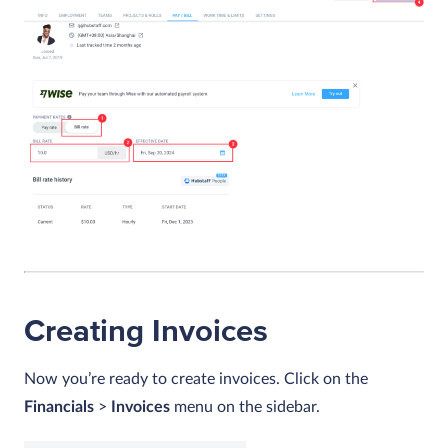
Creating Invoices
Now you’re ready to create invoices. Click on the
Financials
>
Invoices
menu on the sidebar.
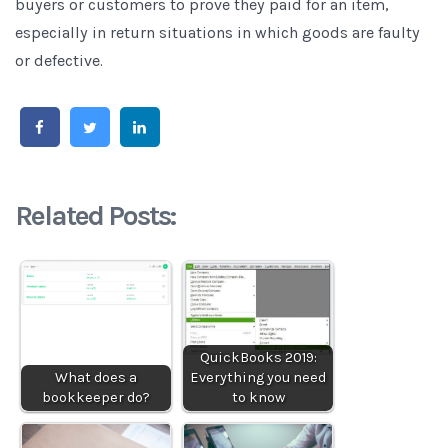
buyers or customers to prove they paid for an item,
especially in return situations in which goods are faulty
or defective.
Related Posts:
QuickBooks 2019:
What does a
Everything you need
bookkeeper do?
to know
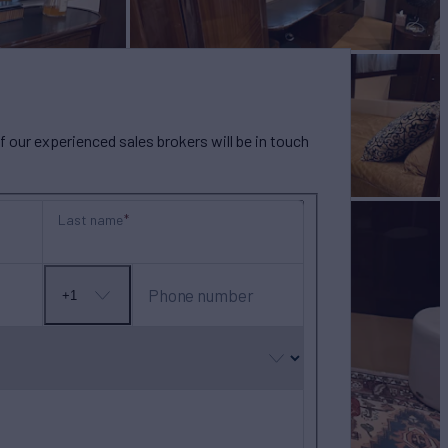
our experienced sales brokers will be in touch
Last name
Phone number
+1
No
country
selected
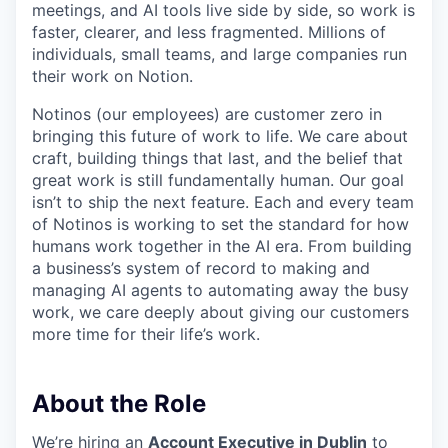
meetings, and AI tools live side by side, so work is
faster, clearer, and less fragmented. Millions of
individuals, small teams, and large companies run
their work on Notion.
Notinos (our employees) are customer zero in
bringing this future of work to life. We care about
craft, building things that last, and the belief that
great work is still fundamentally human. Our goal
isn’t to ship the next feature. Each and every team
of Notinos is working to set the standard for how
humans work together in the AI era. From building
a business’s system of record to making and
managing AI agents to automating away the busy
work, we care deeply about giving our customers
more time for their life’s work.
About the Role
We’re hiring an
Account Executive in Dublin
to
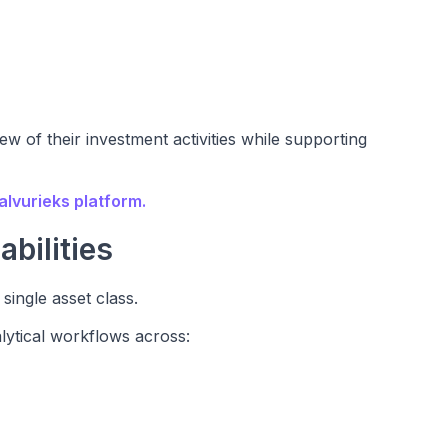
w of their investment activities while supporting
alvurieks platform.
bilities
 single asset class.
lytical workflows across:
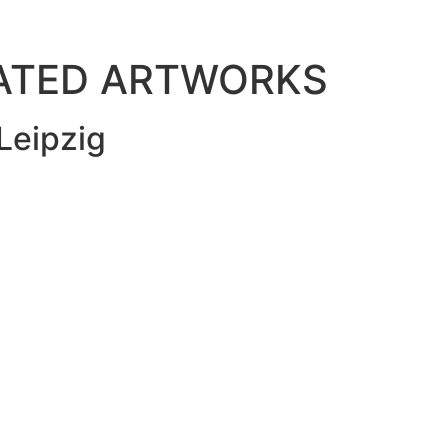
LATED ARTWORKS
Leipzig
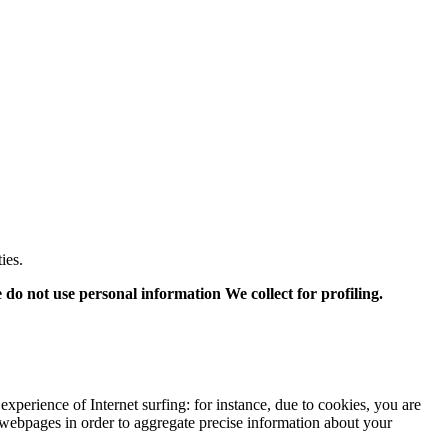
ies.
o not use personal information We collect for profiling.
xperience of Internet surfing:
for instance,
due to cookies,
you are
webpages in order to aggregate precise information about your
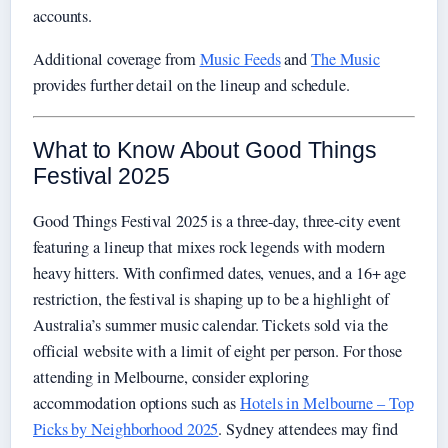
accounts.
Additional coverage from
Music Feeds
and
The Music
provides further detail on the lineup and schedule.
What to Know About Good Things
Festival 2025
Good Things Festival 2025 is a three-day, three-city event
featuring a lineup that mixes rock legends with modern
heavy hitters. With confirmed dates, venues, and a 16+ age
restriction, the festival is shaping up to be a highlight of
Australia’s summer music calendar. Tickets sold via the
official website with a limit of eight per person. For those
attending in Melbourne, consider exploring
accommodation options such as
Hotels in Melbourne – Top
Picks by Neighborhood 2025
. Sydney attendees may find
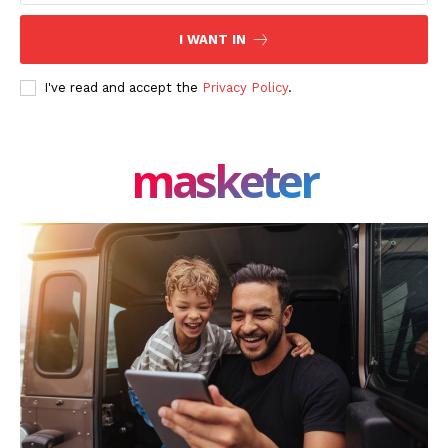
SUBSCRIBE NOW
I WANT IN
I've read and accept the
Privacy Policy
.
Company
masketer
About Us
Blog
FAQ
Authors
Contacts
Privacy Policy
Share this:
Facebook
X
LinkedIn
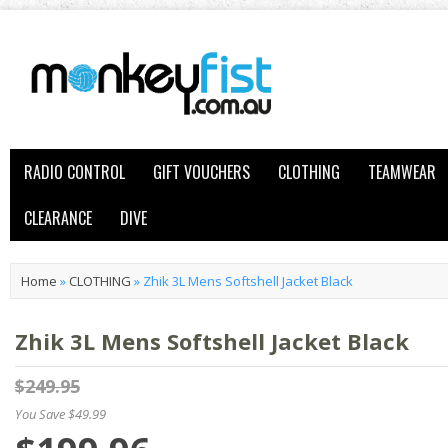
RADIO CONTROL
GIFT VOUCHERS
CLOTHING
TEAMWEAR
CLEARANCE
DIVE
Home
»
CLOTHING
»
Zhik 3L Mens Softshell Jacket Black
Zhik 3L Mens Softshell Jacket Black
$249.95
You Save $49.99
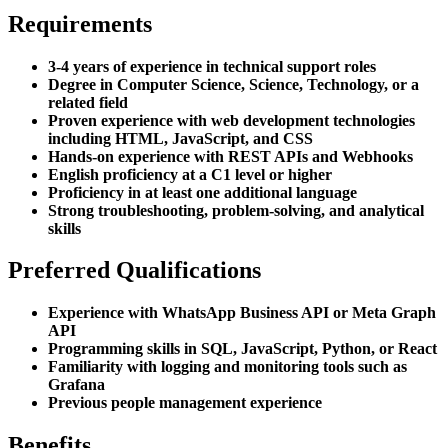
Requirements
3-4 years of experience in technical support roles
Degree in Computer Science, Science, Technology, or a
related field
Proven experience with web development technologies
including HTML, JavaScript, and CSS
Hands-on experience with REST APIs and Webhooks
English proficiency at a C1 level or higher
Proficiency in at least one additional language
Strong troubleshooting, problem-solving, and analytical
skills
Preferred Qualifications
Experience with WhatsApp Business API or Meta Graph
API
Programming skills in SQL, JavaScript, Python, or React
Familiarity with logging and monitoring tools such as
Grafana
Previous people management experience
Benefits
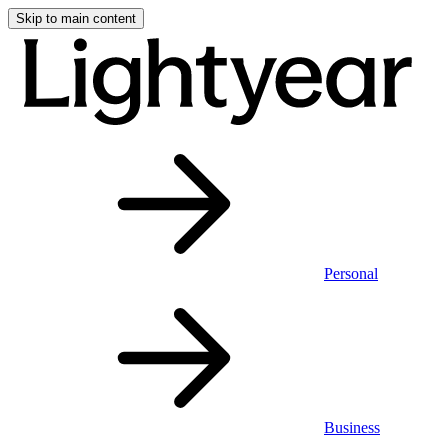
Skip to main content
Personal
Business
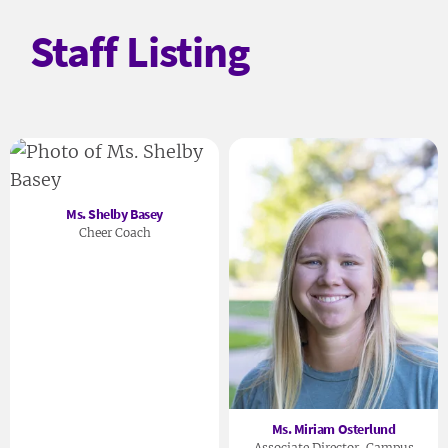
Staff Listing
Ms. Shelby Basey
Cheer Coach
Ms. Miriam Osterlund
Associate Director, Campus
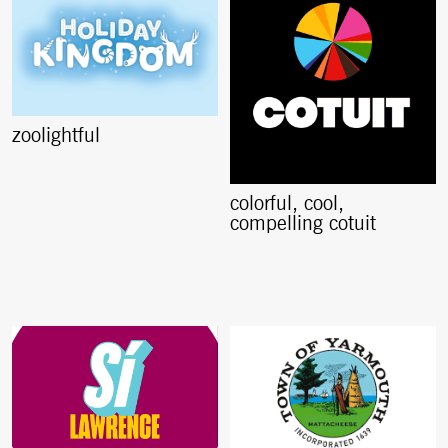
zoolightful
colorful, cool,
compelling cotuit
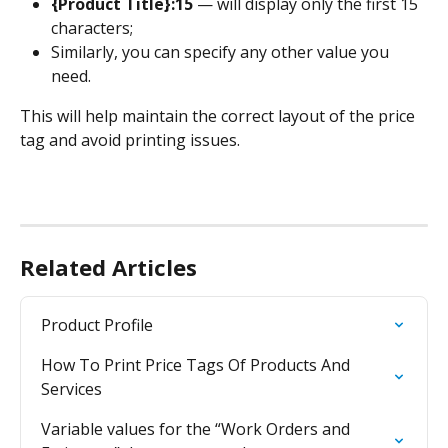
{Product Title}:15
 — will display only the first 15 
characters;
Similarly, you can specify any other value you 
need.
This will help maintain the correct layout of the price 
tag and avoid printing issues.
Related Articles
Product Profile
How To Print Price Tags Of Products And 
Services
Variable values for the “Work Orders and 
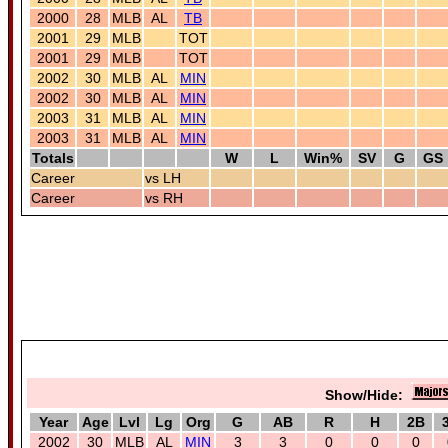
2000
28
MLB
AL
TB
2001
29
MLB
TOT
2001
29
MLB
TOT
2002
30
MLB
AL
MIN
2002
30
MLB
AL
MIN
2003
31
MLB
AL
MIN
2003
31
MLB
AL
MIN
Totals
W
L
Win%
SV
G
GS
Career
vs LH
Career
vs RH
Show/Hide:
Year
Age
Lvl
Lg
Org
G
AB
R
H
2B
2002
30
MLB
AL
MIN
3
3
0
0
0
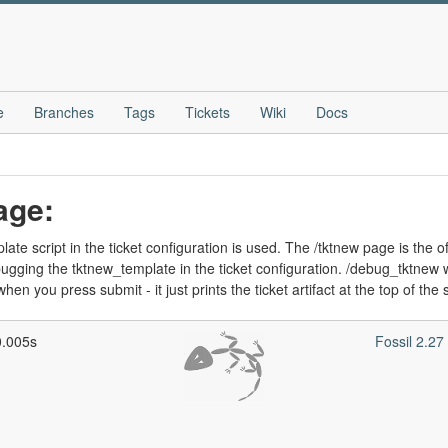
e
Branches
Tags
Tickets
Wiki
Docs
age:
te script in the ticket configuration is used. The /tktnew page is the of
ging the tktnew_template in the ticket configuration. /debug_tktnew wor
hen you press submit - it just prints the ticket artifact at the top of the
0.005s
Fossil 2.2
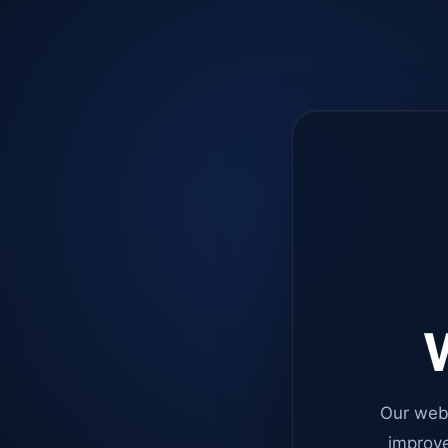
W
Our web
improve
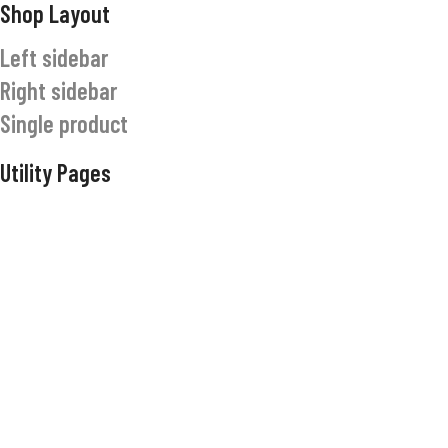
Shop Layout
Left sidebar
Right sidebar
Single product
Utility Pages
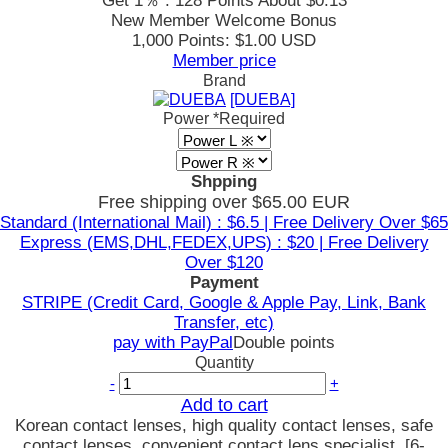
Get 1％ : 128 Points
About $0.13
New Member Welcome Bonus
1,000 Points: $1.00 USD
Member price
Brand
[DUEBA]
Power
*Required
Shpping
Free shipping over $65.00 EUR
Standard (International Mail) : $6.5 | Free Delivery Over $65
Express (EMS,DHL,FEDEX,UPS) : $20 | Free Delivery
Over $120
Payment
STRIPE (Credit Card, Google & Apple Pay, Link, Bank
Transfer, etc)
pay with PayPal
Double points
Quantity
-
+
Add to cart
Korean contact lenses, high quality contact lenses, safe
contact lenses, convenient contact lens specialist, [6-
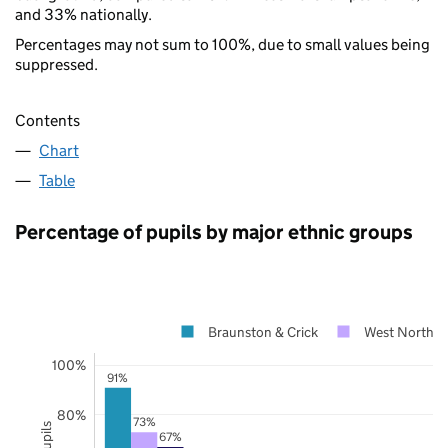
and 33% nationally.
Percentages may not sum to 100%, due to small values being
suppressed.
Contents
Chart
Table
Percentage of pupils by major ethnic groups
Braunston & Crick
West Northam
100%
91%
80%
73%
67%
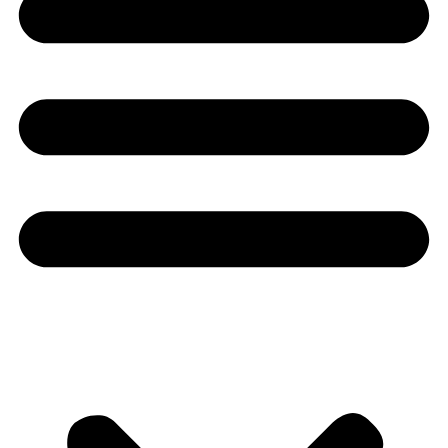
Youtube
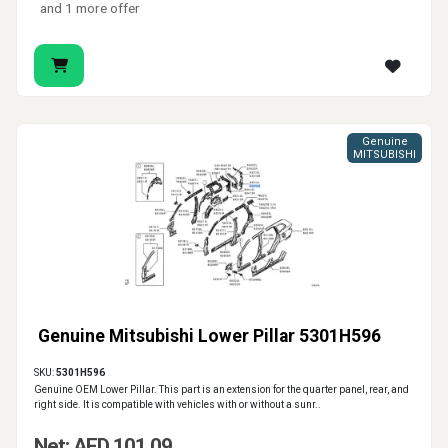
and 1 more offer
Genuine
MITSUBISHI
Genuine Mitsubishi Lower Pillar 5301H596
SKU:
5301H596
Genuine OEM Lower Pillar. This part is an extension for the quarter panel, rear, and
right side. It is compatible with vehicles with or without a sunr..
Net: AED 101.09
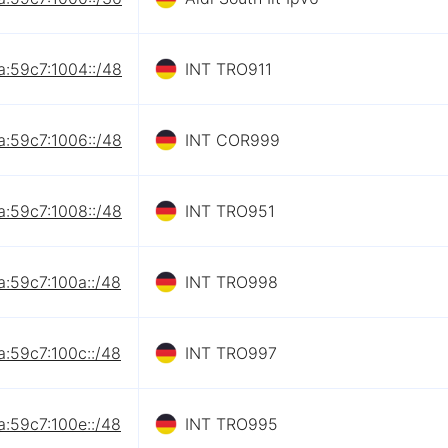
a:59c7:1004::/48
INT TRO911
a:59c7:1006::/48
INT COR999
a:59c7:1008::/48
INT TRO951
a:59c7:100a::/48
INT TRO998
a:59c7:100c::/48
INT TRO997
a:59c7:100e::/48
INT TRO995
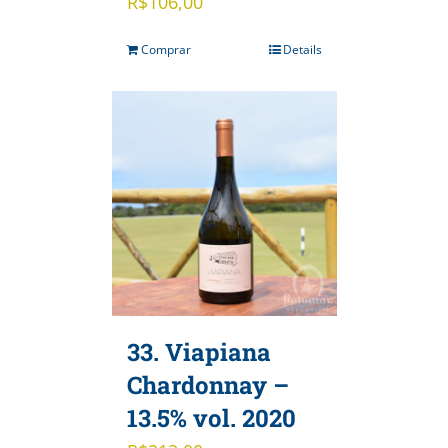
R$
106,00
Comprar
Details
33. Viapiana
Chardonnay –
13.5% vol. 2020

— Exercise goal —
Word for word, write out the full listing, leaving the pictures aside.

— Output for this task —
Creating Invoices
Now you’re ready to create invoices. Click on the
Financials
>
Invoices
menu on the sidebar.
buyers or customers to prove they paid for an item,
especially in return situations in which goods are faulty
or defective.
Related Posts:
QuickBooks 2019:
What does a
Everything you need
bookkeeper do?
to know
our experienced sales brokers will be in touch
Last name
Phone number
+1
No
country
selected
meetings, and AI tools live side by side, so work is
faster, clearer, and less fragmented. Millions of
individuals, small teams, and large companies run
their work on Notion.
Notinos (our employees) are customer zero in
bringing this future of work to life. We care about
craft, building things that last, and the belief that
great work is still fundamentally human. Our goal
isn’t to ship the next feature. Each and every team
of Notinos is working to set the standard for how
humans work together in the AI era. From building
a business’s system of record to making and
managing AI agents to automating away the busy
work, we care deeply about giving our customers
more time for their life’s work.
About the Role
We’re hiring an
Account Executive in Dublin
to
w of their investment activities while supporting
alvurieks platform.
bilities
 single asset class.
lytical workflows across:
LATED ARTWORKS
Leipzig
ies.
o not use personal information We collect for profiling.
xperience of Internet surfing:
for instance,
due to cookies,
you are
webpages in order to aggregate precise information about your
accounts.
Additional coverage from
Music Feeds
and
The Music
provides further detail on the lineup and schedule.
What to Know About Good Things
Festival 2025
Good Things Festival 2025 is a three-day, three-city event
featuring a lineup that mixes rock legends with modern
heavy hitters. With confirmed dates, venues, and a 16+ age
restriction, the festival is shaping up to be a highlight of
Australia’s summer music calendar. Tickets sold via the
official website with a limit of eight per person. For those
attending in Melbourne, consider exploring
accommodation options such as
Hotels in Melbourne – Top
Picks by Neighborhood 2025
. Sydney attendees may find
SUBSCRIBE NOW
I WANT IN
I've read and accept the
Privacy Policy
.
Company
masketer
About Us
Blog
FAQ
Authors
Contacts
Privacy Policy
Share this:
Facebook
X
LinkedIn
RADIO CONTROL
GIFT VOUCHERS
CLOTHING
TEAMWEAR
CLEARANCE
DIVE
Home
»
CLOTHING
»
Zhik 3L Mens Softshell Jacket Black
Zhik 3L Mens Softshell Jacket Black
$249.95
You Save $49.99
Requirements
3-4 years of experience in technical support roles
Degree in Computer Science, Science, Technology, or a
related field
Proven experience with web development technologies
including HTML, JavaScript, and CSS
Hands-on experience with REST APIs and Webhooks
English proficiency at a C1 level or higher
Proficiency in at least one additional language
Strong troubleshooting, problem-solving, and analytical
skills
Preferred Qualifications
Experience with WhatsApp Business API or Meta Graph
API
Programming skills in SQL, JavaScript, Python, or React
Familiarity with logging and monitoring tools such as
Grafana
Previous people management experience
Benefits
Skip to main content
Personal
Business
Staff Listing
Ms. Shelby Basey
Cheer Coach
Ms. Miriam Osterlund
Associate Director, Campus
zoolightful
colorful, cool,
compelling cotuit
{Product Title}:15
 — will display only the first 15 
characters;
Similarly, you can specify any other value you 
need.
This will help maintain the correct layout of the price 
tag and avoid printing issues.
Related Articles
Product Profile
How To Print Price Tags Of Products And 
Services
Variable values for the “Work Orders and 
2000
28
MLB
AL
TB
2001
29
MLB
TOT
2001
29
MLB
TOT
2002
30
MLB
AL
MIN
2002
30
MLB
AL
MIN
2003
31
MLB
AL
MIN
2003
31
MLB
AL
MIN
Totals
W
L
Win%
SV
G
GS
Career
vs LH
Career
vs RH
Show/Hide:
Year
Age
Lvl
Lg
Org
G
AB
R
H
2B
2002
30
MLB
AL
MIN
3
3
0
0
0
e
Branches
Tags
Tickets
Wiki
Docs
age:
te script in the ticket configuration is used. The /tktnew page is the of
ging the tktnew_template in the ticket configuration. /debug_tktnew wor
hen you press submit - it just prints the ticket artifact at the top of the
0.005s
Fossil 2.2
W
Our web
improve
Shop Layout
Left sidebar
Right sidebar
Single product
Utility Pages
Get 1％ : 128 Points
About $0.13
New Member Welcome Bonus
1,000 Points: $1.00 USD
Member price
Brand
[DUEBA]
Power
*Required
Shpping
Free shipping over $65.00 EUR
Standard (International Mail) : $6.5 | Free Delivery Over $65
Express (EMS,DHL,FEDEX,UPS) : $20 | Free Delivery
Over $120
Payment
STRIPE (Credit Card, Google & Apple Pay, Link, Bank
Transfer, etc)
pay with PayPal
Double points
Quantity
-
+
Add to cart
Korean contact lenses, high quality contact lenses, safe
contact lenses, convenient contact lens specialist, [6-
and 33% nationally.
Percentages may not sum to 100%, due to small values being
suppressed.
Contents
Chart
Table
Percentage of pupils by major ethnic groups
Braunston & Crick
West Northam
100%
91%
80%
73%
67%
Youtube
and 1 more offer
Genuine
MITSUBISHI
Genuine Mitsubishi Lower Pillar 5301H596
SKU:
5301H596
Genuine OEM Lower Pillar. This part is an extension for the quarter panel, rear, and
right side. It is compatible with vehicles with or without a sunr..
Net: AED 101.09
a:59c7:1004::/48
INT TRO911
a:59c7:1006::/48
INT COR999
a:59c7:1008::/48
INT TRO951
a:59c7:100a::/48
INT TRO998
a:59c7:100c::/48
INT TRO997
a:59c7:100e::/48
INT TRO995
R$
106,00
Comprar
Details
33. Viapiana
Chardonnay –
13.5% vol. 2020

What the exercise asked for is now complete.